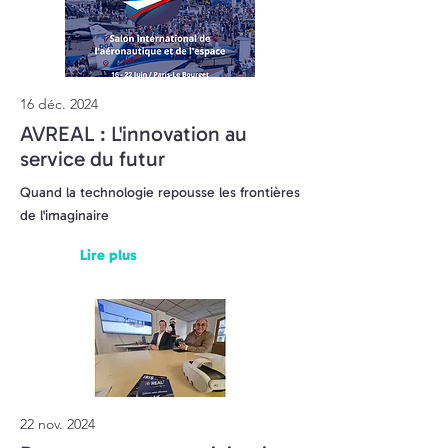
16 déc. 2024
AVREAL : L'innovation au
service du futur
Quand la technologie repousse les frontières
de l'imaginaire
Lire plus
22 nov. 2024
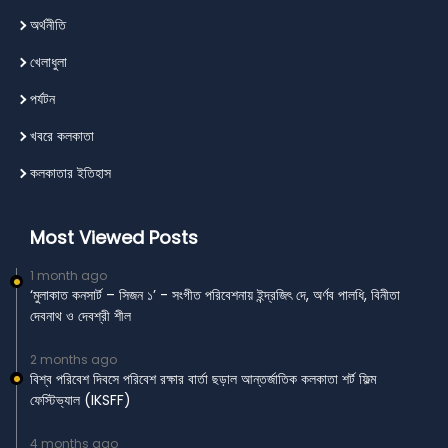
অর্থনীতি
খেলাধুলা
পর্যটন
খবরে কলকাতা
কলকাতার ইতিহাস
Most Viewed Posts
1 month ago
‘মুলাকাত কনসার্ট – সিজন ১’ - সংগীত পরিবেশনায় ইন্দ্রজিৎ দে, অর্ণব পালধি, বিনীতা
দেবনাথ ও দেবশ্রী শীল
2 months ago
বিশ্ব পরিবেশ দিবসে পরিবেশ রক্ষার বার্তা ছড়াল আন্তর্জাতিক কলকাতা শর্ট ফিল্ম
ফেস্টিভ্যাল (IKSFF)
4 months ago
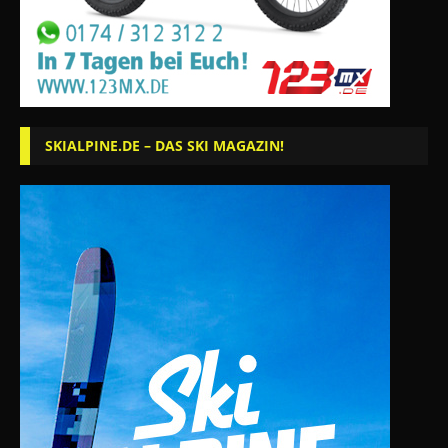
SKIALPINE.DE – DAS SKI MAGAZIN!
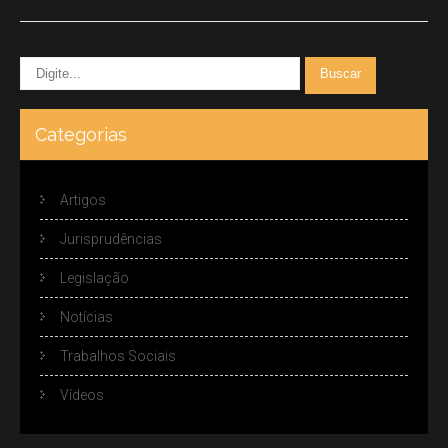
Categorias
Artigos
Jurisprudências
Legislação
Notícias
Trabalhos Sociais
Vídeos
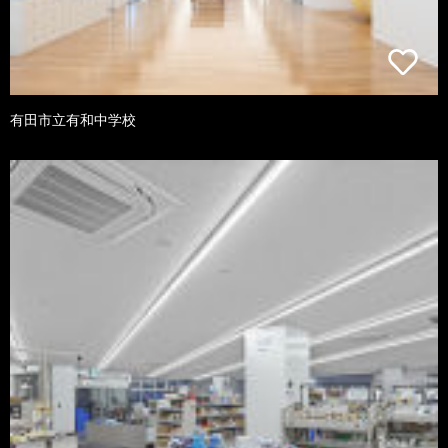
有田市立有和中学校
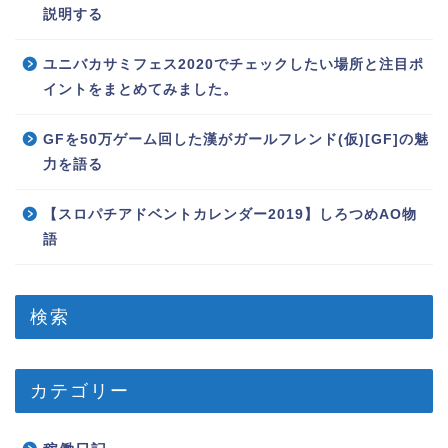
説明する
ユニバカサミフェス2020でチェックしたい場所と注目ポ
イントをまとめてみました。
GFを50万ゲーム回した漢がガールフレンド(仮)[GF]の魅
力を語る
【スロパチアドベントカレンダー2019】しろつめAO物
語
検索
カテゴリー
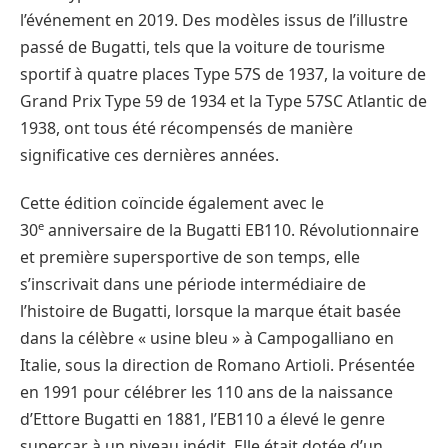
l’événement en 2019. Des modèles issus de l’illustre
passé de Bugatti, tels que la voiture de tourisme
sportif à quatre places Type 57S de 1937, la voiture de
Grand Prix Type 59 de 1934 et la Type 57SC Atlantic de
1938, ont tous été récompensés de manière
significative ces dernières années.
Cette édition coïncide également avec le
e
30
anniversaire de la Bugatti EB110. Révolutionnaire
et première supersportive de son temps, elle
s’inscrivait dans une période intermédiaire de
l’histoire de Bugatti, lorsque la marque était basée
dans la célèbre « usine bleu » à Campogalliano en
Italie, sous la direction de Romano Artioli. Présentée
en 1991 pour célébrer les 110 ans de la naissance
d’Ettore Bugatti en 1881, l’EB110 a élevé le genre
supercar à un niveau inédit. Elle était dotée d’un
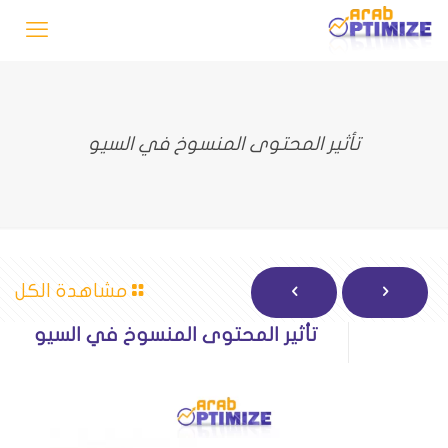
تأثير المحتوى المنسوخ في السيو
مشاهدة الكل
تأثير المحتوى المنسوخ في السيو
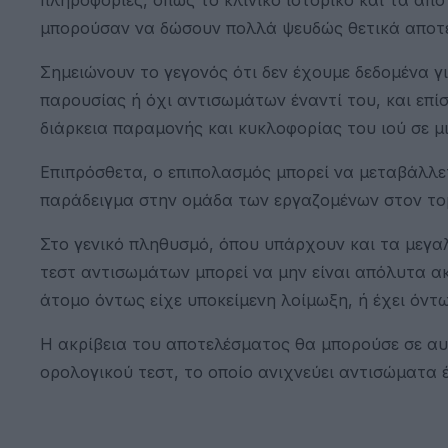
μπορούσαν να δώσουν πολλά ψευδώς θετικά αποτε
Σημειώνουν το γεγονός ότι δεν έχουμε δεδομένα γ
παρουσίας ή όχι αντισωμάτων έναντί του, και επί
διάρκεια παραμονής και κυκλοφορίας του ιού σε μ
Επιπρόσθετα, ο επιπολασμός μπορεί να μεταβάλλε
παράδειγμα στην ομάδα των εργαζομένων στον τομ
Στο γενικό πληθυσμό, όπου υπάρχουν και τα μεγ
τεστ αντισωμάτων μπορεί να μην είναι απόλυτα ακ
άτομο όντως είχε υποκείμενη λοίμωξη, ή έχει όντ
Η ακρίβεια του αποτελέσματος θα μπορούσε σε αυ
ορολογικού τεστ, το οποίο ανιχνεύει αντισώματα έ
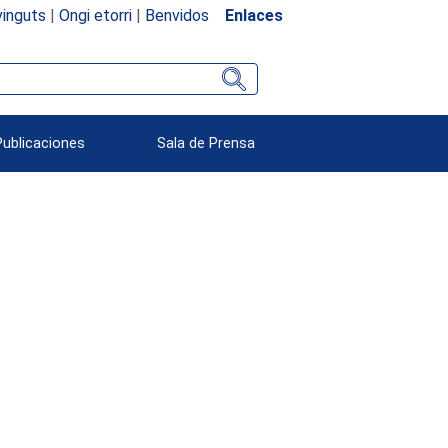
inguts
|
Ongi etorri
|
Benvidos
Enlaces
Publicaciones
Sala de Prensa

==

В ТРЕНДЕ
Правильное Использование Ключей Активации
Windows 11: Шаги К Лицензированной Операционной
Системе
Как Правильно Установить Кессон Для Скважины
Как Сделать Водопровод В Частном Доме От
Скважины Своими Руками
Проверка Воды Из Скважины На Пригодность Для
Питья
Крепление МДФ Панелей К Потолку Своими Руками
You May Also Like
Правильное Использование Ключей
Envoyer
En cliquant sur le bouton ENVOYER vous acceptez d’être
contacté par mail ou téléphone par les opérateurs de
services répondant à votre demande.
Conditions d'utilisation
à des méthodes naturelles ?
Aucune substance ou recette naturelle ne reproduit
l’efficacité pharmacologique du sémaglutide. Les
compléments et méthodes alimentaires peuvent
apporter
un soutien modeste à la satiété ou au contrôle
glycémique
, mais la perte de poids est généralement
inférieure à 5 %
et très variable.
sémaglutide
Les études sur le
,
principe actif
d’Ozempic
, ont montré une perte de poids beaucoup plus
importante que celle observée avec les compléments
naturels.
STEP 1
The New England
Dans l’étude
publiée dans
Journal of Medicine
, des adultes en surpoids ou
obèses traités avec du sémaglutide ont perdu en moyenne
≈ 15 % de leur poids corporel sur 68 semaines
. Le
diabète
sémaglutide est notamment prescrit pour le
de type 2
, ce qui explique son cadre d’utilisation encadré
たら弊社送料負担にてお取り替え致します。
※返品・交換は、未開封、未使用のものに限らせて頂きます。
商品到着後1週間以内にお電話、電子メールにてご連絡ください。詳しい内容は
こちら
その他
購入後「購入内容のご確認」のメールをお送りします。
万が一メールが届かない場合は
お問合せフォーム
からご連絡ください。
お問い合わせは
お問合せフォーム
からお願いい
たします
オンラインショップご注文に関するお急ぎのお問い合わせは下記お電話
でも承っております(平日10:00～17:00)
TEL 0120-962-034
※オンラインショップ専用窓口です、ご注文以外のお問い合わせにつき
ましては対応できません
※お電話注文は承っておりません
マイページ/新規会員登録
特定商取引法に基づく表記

# EXERCISE AIM
Locate the word "sémaglutide" in the data above. Copy every line carrying it.

# ANSWER BOX
l’efficacité pharmacologique du sémaglutide. Les
sémaglutide
obèses traités avec du sémaglutide ont perdu en moyenne
sémaglutide est notamment prescrit pour le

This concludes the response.